Originally Posted by *MissRubyandKen* 
How often does your still breastfeeding toddler poop? I'm wondering because my dd who will be two this month has been withholding poops. She never went daily before. It seems she doesn't feel the urge to poop until 3-4 days has passed because this is when I see her start fighting to hold it in. Or maybe the urges just aren't strong enough for me to see her fighting them until that time, idk. I can't remember at this point how often she was going before this all started. I'm curious how often others breastfeeding toddlers are having bowel movements so that I can have some sort of frame of reference. She doesn't eat a whole lot usually. She does eat a good variety and I am keeping her on mostly foods good for constipation. Sometimes she does totally pig out on stuff, but mostly she is a nibbler.
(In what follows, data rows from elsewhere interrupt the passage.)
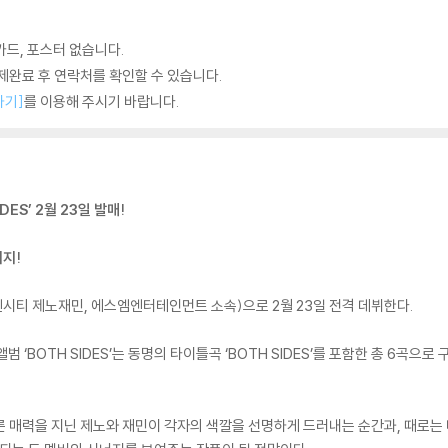
카드, 포스터 없습니다.
완료 후 연락처를 확인할 수 있습니다.
하기]
를 이용해 주시기 바랍니다.
DES’ 2월 23일 발매!
지!
(엔시티 제노재민, 에스엠엔터테인먼트 소속)으로 2월 23일 전격 데뷔한다.
앨범 ‘BOTH SIDES’는 동명의 타이틀곡 ‘BOTH SIDES’를 포함한 총 6곡
서로 다른 매력을 지닌 제노와 재민이 각자의 색깔을 선명하게 드러내는 순간과, 때로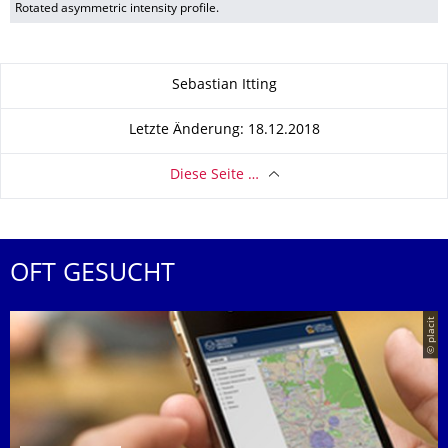
Rotated asymmetric intensity profile.
Zu dieser Seite
Sebastian Itting
Letzte Änderung: 18.12.2018
Diese Seite …
OFT GESUCHT
© placit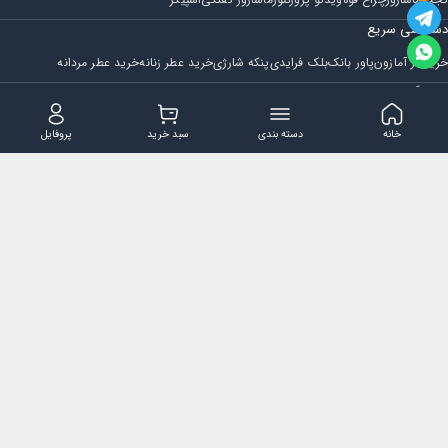
دسترسی سریع
خرید از آمازون
پاور بانک
بلک فرایدی
پنکه شارژی
خرید عطر زنانه
خرید عطر مردانه
فروشگاه
مجله ایران بابا
حساب کاربری
قوانین و مقررات
سوالات متداول
خانه
دسته بندی
سبد خرید
پروفایل
تماس با ایران بابا
پشتیبانی همه روزه از ساعت 9 صبح الی 14
ایمیل : iraanbaba@gmail.com
دفتر پشتیبانی سفارشات : مشهد - چهارراه ستاری
شماره تماس: 02191307973
پیام در بله: 09052266722
کلیه حقوق این سایت متعلق به فروشگاه ایران بابا می باشد.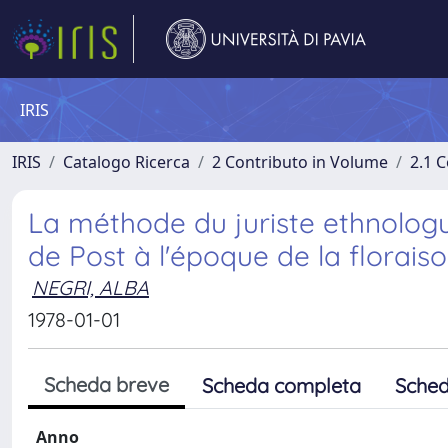
IRIS
IRIS
Catalogo Ricerca
2 Contributo in Volume
2.1 C
La méthode du juriste ethnologue
de Post à l'époque de la floraiso
NEGRI, ALBA
1978-01-01
Scheda breve
Scheda completa
Sched
Anno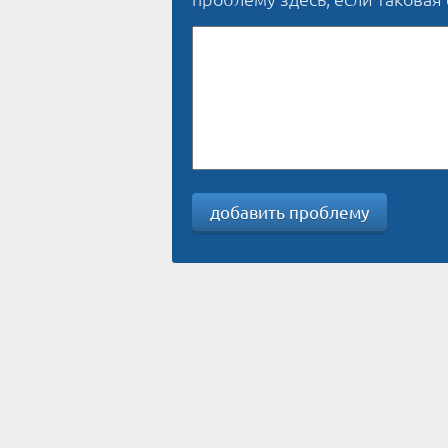
добавить проблему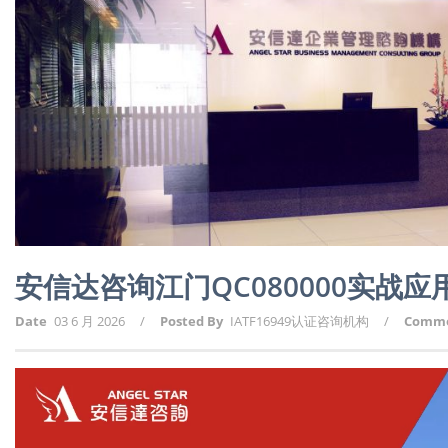
安信达咨询江门QC080000实战
Date
03 6 月 2026
/
Posted By
IATF16949认证咨询机构
/
Comm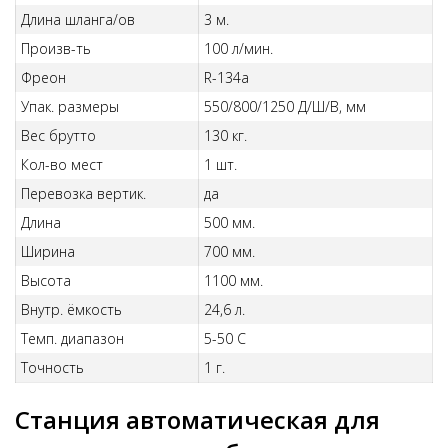
Длина шланга/ов
3 м.
Произв-ть
100 л/мин.
Фреон
R-134a
Упак. размеры
550/800/1250 Д/Ш/В, мм
Вес брутто
130 кг.
Кол-во мест
1 шт.
Перевозка вертик.
да
Длина
500 мм.
Ширина
700 мм.
Высота
1100 мм.
Внутр. ёмкость
24,6 л.
Темп. диапазон
5-50 С
Точность
1 г.
Станция автоматическая для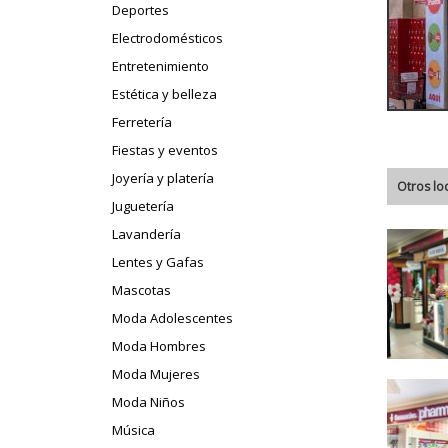
Deportes
Electrodomésticos
Entretenimiento
Estética y belleza
Ferretería
Fiestas y eventos
Joyería y platería
Otros lo
Juguetería
Lavandería
Lentes y Gafas
Mascotas
Moda Adolescentes
Moda Hombres
Moda Mujeres
Moda Niños
Música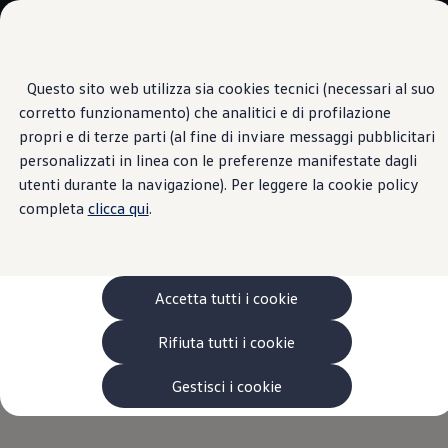
Veicoli
Scopri i modelli
Commerciali
Categorie modelli
Furgoni
VanLife
Questo sito web utilizza sia cookies tecnici (necessari al suo
Passa
Passa ai
Pick-up
corretto funzionamento) che analitici e di profilazione
contenuti
a
Veicoli Commerciali Elettrici
Stato del veicolo
principali
fondo
Van
propri e di terze parti (al fine di inviare messaggi pubblicitari
pagina
Modelli precedenti
personalizzati in linea con le preferenze manifestate dagli
Confronta i modelli
Il tuo veicolo
Volkswagen
utenti durante la navigazione). Per leggere la cookie policy
Configurazioni salvate
Volkswagen Auto
completa
clicca qui
.
Acquista il tuo Veicolo Volkswagen
ti tiene sempre
Promozioni
Promozioni e offerte
aggiornato
Ecoincentivi Volkswagen
5 Plus
Accetta tutti i cookie
Usato Certificato
Cos’è Usato Certificato?
Rifiuta tutti i cookie
Tieni sotto controllo, comodamente tramite app, le
Garanzia Usato
Assicurazioni
informazioni principali del veicolo: dal livello del carburante
Clienti Business
Gestisci i cookie
1
allo stato di porte e finestrini.
Gamma, promozioni e servizi
Service Flotte
Area Contatti Clienti Business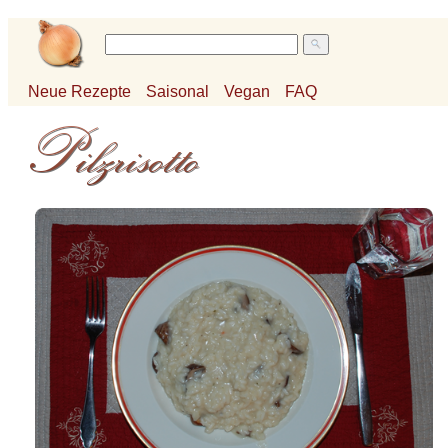
Neue Rezepte
Saisonal
Vegan
FAQ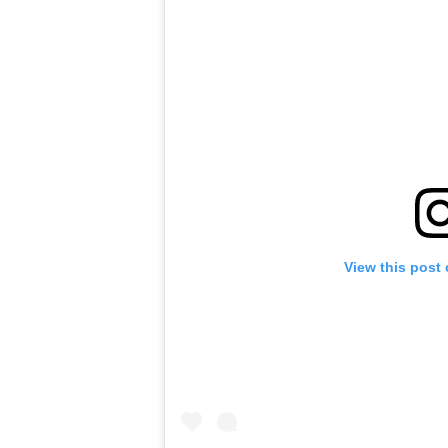
View this post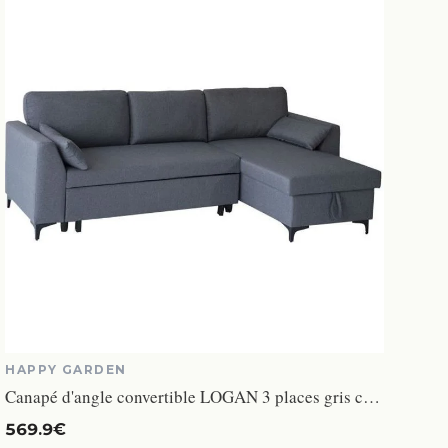
HAPPY GARDEN
Canapé d'angle convertible LOGAN 3 places gris chiné - HAPPY GARDEN - Réversible - Tissu - Moelleux
569.9€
DD goes every morning. We actually both sit on our potties at the same time and read a book.







Cute enough to ME to want a photo lol but I'm sure no one else wants to see.

But I notice DD can hold the poos too. I've noticed it a couple times and I think it's related to being too absorbed in playing. And then no doubt the urge passes.

My little brother gave her some juice yesterday and she poo'd 4 times.







So maybe that will help your toddler lol.


----------



## LCBMAX (Jun 18, 2008)

Quote:


Originally Posted by *noordinaryspider* 
Two year old. Every day or every other day is normal. Sometimes every three days or twice a day.

same here


----------



## New_Natural_Mom (Dec 21, 2007)

22 mo, 1X every week to 1.5 weeks. seriously, it's normal for him

nak


----------



## BeckiB (Dec 30, 2006)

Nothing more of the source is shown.